* _Exercise description_
Give the data below again exactly as written, but without the pictures.
--
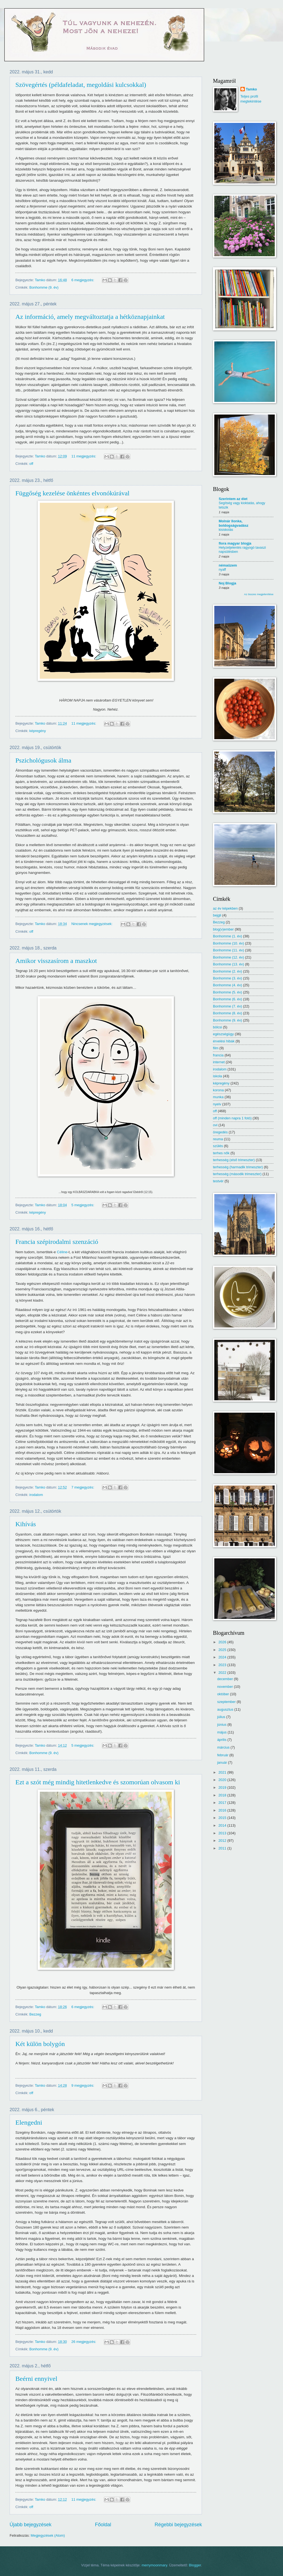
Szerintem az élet (233, 499)
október (223, 1694)
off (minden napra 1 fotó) (232, 1118)
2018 (222, 1795)
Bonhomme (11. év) (228, 950)
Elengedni (28, 2122)
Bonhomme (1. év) (227, 936)
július (221, 1717)
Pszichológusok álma (43, 760)
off (31, 464)
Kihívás (25, 1524)
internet (219, 1062)
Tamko (251, 89)
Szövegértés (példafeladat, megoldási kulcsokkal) (80, 84)
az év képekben (225, 908)
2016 (222, 1810)
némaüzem (228, 565)
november (225, 1687)
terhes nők (221, 1153)
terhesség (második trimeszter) (237, 1174)
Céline (62, 1252)
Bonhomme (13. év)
--
* _Solution to this task_
Szerintem az élet (233, 499)
október (223, 1694)
off (minden napra 1 fotó) (232, 1118)
2018 (222, 1795)
Bonhomme (11. év) (228, 950)
Elengedni (28, 2122)
Bonhomme (1. év) (227, 936)
július (221, 1717)
Pszichológusok álma (43, 760)
off (31, 464)
Kihívás (25, 1524)
internet (219, 1062)
Tamko (251, 89)
Szövegértés (példafeladat, megoldási kulcsokkal) (80, 84)
az év képekben (225, 908)
2016 (222, 1810)
némaüzem (228, 565)
november (225, 1687)
terhes nők (221, 1153)
terhesség (második trimeszter) (237, 1174)
Céline (62, 1252)
Bonhomme (13. év)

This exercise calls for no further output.